The monetary unit sampling method is an effective tool for auditors. It uses the probability test to detect these misstatements. As a result, they can easily detect errors in the audit report. Also, it acts as a vital tool in substantive tests. However, the auditors might be biased toward large samples, thus ignoring the smaller ones.

##### Table of contents

- Monetary unit sampling (MUS) is a popular statistical plus sampling method that allows auditors to select some samples and find and tally the total monetary value of the population.
- It is also known as dollar unit sampling or probability proportional to size sampling. This tool has a major application in the auditing process.
- To conduct MUS, selecting sample size, sample method, tolerable tainting, and probability of misstatements is important.
- The statements are proper if the upper and lower Misstatement bounds are less than tolerable misstatements. However, if they exceed the limit, then there are large errors.

### How Does Monetary Unit Sampling Work?

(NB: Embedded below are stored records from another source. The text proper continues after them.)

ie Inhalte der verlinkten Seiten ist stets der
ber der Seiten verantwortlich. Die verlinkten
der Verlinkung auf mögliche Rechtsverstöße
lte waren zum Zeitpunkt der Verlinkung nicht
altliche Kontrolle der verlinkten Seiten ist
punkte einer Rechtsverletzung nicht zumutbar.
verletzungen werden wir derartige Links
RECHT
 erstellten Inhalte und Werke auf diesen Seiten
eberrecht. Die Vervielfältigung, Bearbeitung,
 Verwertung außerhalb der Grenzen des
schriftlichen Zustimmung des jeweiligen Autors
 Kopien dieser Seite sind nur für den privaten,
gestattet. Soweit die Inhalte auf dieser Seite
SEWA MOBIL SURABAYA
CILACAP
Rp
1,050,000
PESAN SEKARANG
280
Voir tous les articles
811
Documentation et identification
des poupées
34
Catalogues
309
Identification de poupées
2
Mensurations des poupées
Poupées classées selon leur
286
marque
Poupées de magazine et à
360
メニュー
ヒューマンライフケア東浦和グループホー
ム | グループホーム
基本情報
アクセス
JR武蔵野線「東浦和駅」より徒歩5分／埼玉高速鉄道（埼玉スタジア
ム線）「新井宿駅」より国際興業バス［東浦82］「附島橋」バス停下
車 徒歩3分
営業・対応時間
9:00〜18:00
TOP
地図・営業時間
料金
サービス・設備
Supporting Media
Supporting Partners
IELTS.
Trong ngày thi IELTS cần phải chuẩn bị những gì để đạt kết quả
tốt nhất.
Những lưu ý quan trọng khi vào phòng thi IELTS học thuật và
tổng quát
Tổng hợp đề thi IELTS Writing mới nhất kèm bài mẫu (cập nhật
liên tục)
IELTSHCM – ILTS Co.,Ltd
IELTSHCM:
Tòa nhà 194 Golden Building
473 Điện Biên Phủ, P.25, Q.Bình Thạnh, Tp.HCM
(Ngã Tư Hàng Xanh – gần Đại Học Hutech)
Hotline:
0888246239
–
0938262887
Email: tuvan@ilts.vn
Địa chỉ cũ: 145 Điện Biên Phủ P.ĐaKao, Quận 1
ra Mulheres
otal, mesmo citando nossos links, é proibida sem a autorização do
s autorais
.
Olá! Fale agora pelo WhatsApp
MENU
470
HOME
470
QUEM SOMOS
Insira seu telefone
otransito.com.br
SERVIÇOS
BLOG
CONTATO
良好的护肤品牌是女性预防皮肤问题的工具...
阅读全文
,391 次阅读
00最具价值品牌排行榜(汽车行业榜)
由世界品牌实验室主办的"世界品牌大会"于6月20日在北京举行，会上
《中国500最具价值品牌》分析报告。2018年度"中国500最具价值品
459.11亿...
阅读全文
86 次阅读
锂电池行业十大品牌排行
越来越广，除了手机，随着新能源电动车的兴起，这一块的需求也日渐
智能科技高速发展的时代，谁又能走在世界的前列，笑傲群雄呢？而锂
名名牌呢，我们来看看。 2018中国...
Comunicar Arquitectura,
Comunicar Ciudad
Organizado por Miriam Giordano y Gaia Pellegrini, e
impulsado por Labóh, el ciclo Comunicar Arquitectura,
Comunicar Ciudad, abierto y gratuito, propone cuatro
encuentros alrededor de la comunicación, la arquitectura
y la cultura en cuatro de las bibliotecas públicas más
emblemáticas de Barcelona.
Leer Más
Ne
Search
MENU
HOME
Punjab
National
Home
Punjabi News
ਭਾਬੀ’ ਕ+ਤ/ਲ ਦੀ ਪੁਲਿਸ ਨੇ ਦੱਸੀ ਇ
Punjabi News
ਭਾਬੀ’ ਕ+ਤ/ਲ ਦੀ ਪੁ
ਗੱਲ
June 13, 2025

The monetary unit sampling method (MUS), also known as dollar unit sampling, is a statistical tool that selects some random samples and based on it, determines the total value of the population. Here, every dollar in the transaction acts as a separate sampling unit. This method works appropriately with financial data. Therefore, auditors can use monetary unit sampling in auditing to detect errors or misstatements within the accounting books.

The characteristics of monetary unit sampling makes it a probability proportional to size sampling. However, before the computerized systems, the monetary unit sampling in auditing was done manually. In the later stage, spreadsheets were used to conduct this sampling. Here, auditors define monetary value or dollars as a sampling unit. Each dollar transaction has an equal chance of being included as a sample. Thus, they would analyze and analyze some samples from each accounting transaction. After the analysis, the auditor would estimate the total financial value of the population (data set) based on the results of the samples.

The selection of monetary value can be difficult for the auditor. However, the concerned person tries to select a larger sample and ignore the smaller ones. Since large items have a high risk, MUS is useful during low error rates. As a result, it can be difficult to determine the hidden errors.

Soon after, the auditor compares the printed amount with the estimated misstatement. If there is any difference, it depicts the probability or chance of errors in that data set (financial records). For example, auditors might estimate a 10% probability that cash balance misstatements will not exceed $50,000. However, if they do exceed, there are high chances of errors and audit risks.

### Calculation Steps

Let us look at the steps for the monetary unit sampling formula for a better understanding:

#### #1 - Determining And Calculating The Sample Size

When the auditor implements this sampling, they use a random starting point and average sampling interval (ASI). However, it is vital to select the right sample size during the process. The sample size depends on four factors: confidence, materiality, population, and expected errors. So, a large sample size will cover most of the factors. However, a smaller sample might only adhere to materiality. Moreover, the sample size should not be a guessing game. Rather, it must be based on professional knowledge and judgment.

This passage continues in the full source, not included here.